The burden of my complaint with the iron and steel federation is not the complaint that is being put forward to-night, but a complaint that we have still capacity in this country for the production of iron and steel which could be used for the benefit of the steel users of this country and the benefit of the working classes. I look at the West of Scotland—I hope the hon. Member for Jarrow (Miss Wilkinson) will forgive me if I do not mention the case of Jarrow this evening; I hope she will not think I have no interest in Jarrow, but I leave that to her. In the West of Scotland, at a place where in pre-War days and during the War there were 108 blast furnaces in operation and from which they exported pig iron, there are now only about a dozen working, and there is a large number standing idle which, by the expenditure of capital, could be modernised and brought into use for the production of pig iron to help the steel industry of this country. The works at Wishaw is also standing idle; there is a blast furnace there to which is attached a modern cement plant which has never turned a wheel.

I want hon. Members to understand that the problems of the iron and steel industry did not start yesterday, as some people think, or even in 1932. The works I am mentioning were closed down in 1921, they have never reopened since and nothing has been done to assist them. I wish to call the attention of the President of the Board of Trade to the fact that these works are standing idle and that this year there will be imported into the West of Scotland at least 250,000 tons of pig iron from India and other places. That would be unnecessary if there were better organisation. No doubt we shall have from the Minister the reply that the Federation is doing all it can, but I say that it is not doing all it can. The Import Duties Advisory Committee is not pushing it hard enough. There is no need to worry about the question of prices, for prices will take care of themselves under the control machinery that has been set up.

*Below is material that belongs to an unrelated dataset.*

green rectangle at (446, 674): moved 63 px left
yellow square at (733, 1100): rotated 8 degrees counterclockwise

What is needed is the organisation of supply. Let it be remembered that the people who gave the expert advice about the plant that should have been set up in the North East Coast, estimated that the total capacity of this country was 10½ million tons. We have now passed that figure by 1,000,000 tons, so that the experts are out of it. I am not blaming in a wholesale fashion the people who are in the industry, for the people who are running the iron and steel industry to-day are just as capable and as efficient as the men who are running any other industry; but I claim that because the Government have not been strong enough in putting down the individualism that is still rampant in the industry, we have not had the best results as far as production is concerned. The same firm of experts declared a few years ago, that the plant, the situation and the layout of Mossend was the best in the country, and that if there was to be any development in the West of Scotland, apart from the development suggested near the docks, Mossend was the best place for it. What happened? The Bank of England which had become the owners through the firm's overdrafts, of the Mossend steel works, sold it at a scrap price to a rival firm, and the works has been pulled down. According to a Press notice which I saw last week, the scrap merchants have bought the works at Wishaw, and two other places in order to pull them down and sell them for scrap.

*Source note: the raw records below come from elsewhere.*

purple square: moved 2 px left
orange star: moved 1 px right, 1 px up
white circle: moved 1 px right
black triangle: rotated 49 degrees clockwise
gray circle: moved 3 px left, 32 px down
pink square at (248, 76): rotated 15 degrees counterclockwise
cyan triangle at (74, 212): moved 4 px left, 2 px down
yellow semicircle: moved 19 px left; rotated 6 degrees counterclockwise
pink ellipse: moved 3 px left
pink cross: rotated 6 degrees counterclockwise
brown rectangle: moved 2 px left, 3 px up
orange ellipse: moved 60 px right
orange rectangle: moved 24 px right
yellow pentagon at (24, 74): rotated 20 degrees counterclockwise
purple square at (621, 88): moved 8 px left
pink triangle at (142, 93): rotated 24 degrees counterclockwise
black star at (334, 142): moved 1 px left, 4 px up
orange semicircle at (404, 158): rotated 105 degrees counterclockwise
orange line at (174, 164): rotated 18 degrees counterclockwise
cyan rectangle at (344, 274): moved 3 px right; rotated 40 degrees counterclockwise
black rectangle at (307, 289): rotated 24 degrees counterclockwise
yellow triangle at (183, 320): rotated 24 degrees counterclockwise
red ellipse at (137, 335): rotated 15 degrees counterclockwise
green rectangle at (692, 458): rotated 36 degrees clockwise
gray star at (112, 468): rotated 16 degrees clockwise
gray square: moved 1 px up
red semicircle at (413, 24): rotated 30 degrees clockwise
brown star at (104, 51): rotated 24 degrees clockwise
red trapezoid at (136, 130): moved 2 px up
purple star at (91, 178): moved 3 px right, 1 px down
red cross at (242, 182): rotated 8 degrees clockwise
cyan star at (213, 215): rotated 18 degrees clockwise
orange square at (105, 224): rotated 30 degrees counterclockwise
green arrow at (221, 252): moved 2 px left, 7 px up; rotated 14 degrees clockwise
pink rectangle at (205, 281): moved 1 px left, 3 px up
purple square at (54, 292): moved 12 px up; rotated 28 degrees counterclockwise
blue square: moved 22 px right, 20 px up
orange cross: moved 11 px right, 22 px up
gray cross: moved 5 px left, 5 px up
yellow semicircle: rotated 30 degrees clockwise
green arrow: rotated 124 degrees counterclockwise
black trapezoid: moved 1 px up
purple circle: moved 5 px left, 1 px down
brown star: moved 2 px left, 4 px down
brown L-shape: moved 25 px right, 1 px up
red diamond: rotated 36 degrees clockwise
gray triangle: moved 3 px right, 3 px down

That is happening in an area which is registered under the Special Areas Act and in which there are thousands of iron and steel workers idle. I want the President of the Board of Trade to take up that matter with the Iron and Steel Federation and with the Committee in order to have the position in Scotland examined, because people who know the position there know that it is well suited for the production of the heavy iron and steel industry, with the shipbuilding and engineering that takes place there. To-day we have the spectacle of coalmasters selling coal because they are doing a little better by selling it as coal than they would by making it into coke. Unless we get the coke, we cannot get a proper output from the blast furnaces. I know of cases where steel-masters who own coalpits and who could produce coke do not do so because it is more to their advantage to sell coal and to buy the coke from other places. The whole position as far as coke is concerned ought to be considered. It has to be allied to the blast furnaces, and the blast furnaces have to be allied to the steel industry. They must not be allowed to continue as they are at the moment. Vertical industries must be built up, for that is the only solution to this problem.

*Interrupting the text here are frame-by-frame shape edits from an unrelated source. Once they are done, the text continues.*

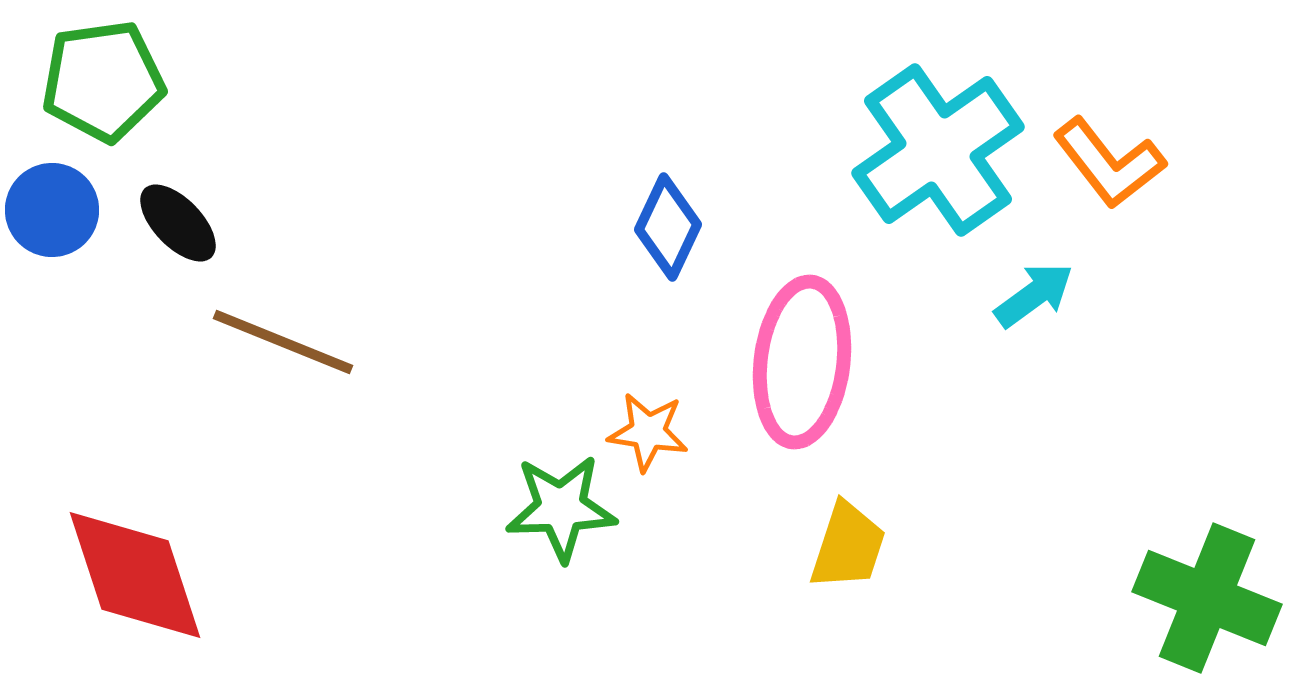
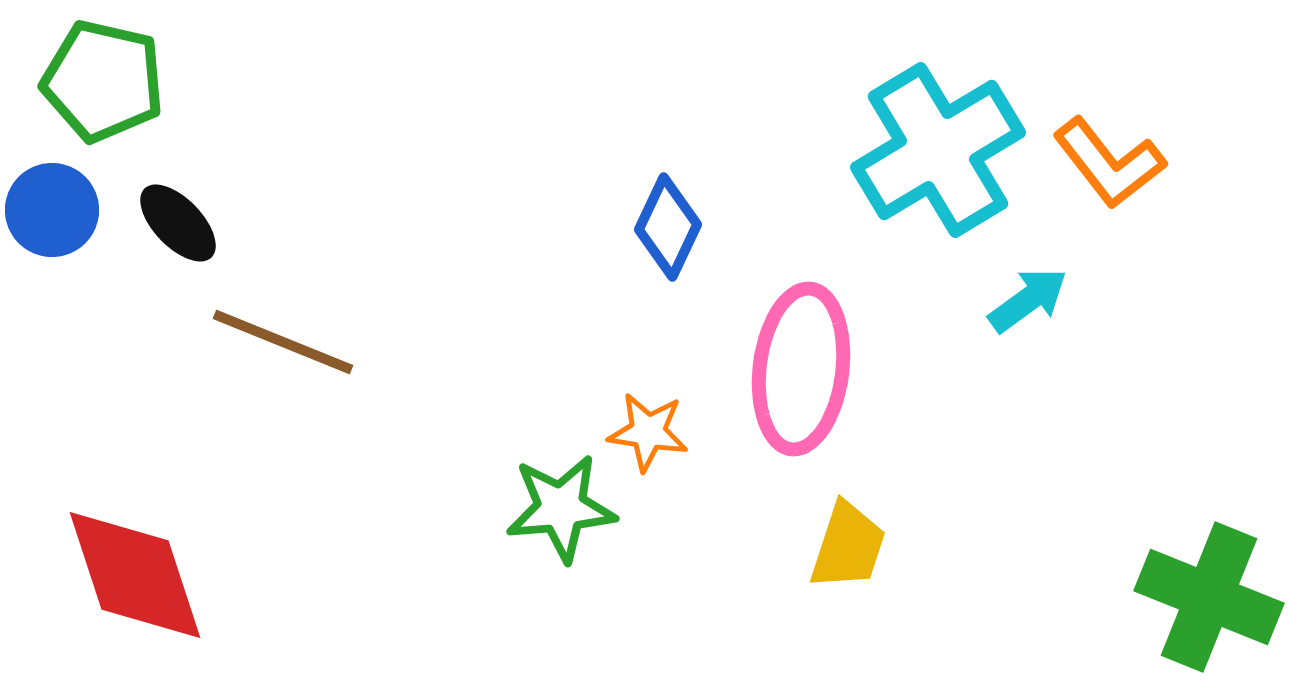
green pentagon: rotated 21 degrees clockwise
cyan cross: rotated 4 degrees clockwise
cyan arrow: moved 6 px left, 5 px down
pink ellipse: moved 1 px left, 7 px down
green star: rotated 3 degrees counterclockwise
green cross: moved 2 px right, 1 px up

I do not look forward to the future in any gloomy way, because I have always felt that the world has been starved of steel ever since the War finished. Let it be remembered that during the War we were making steel not for creating productive capacity, but for destroying productive capacity. All over the world it was used for that purpose. Owing to the financial position of the world, when the War ended the iron and steel industry did not meet with any demand for its products, and for years it was in a Slough of Despond in every steel-producing country of the world. There is no doubt that to-day there is a "boom" in steel all over the world.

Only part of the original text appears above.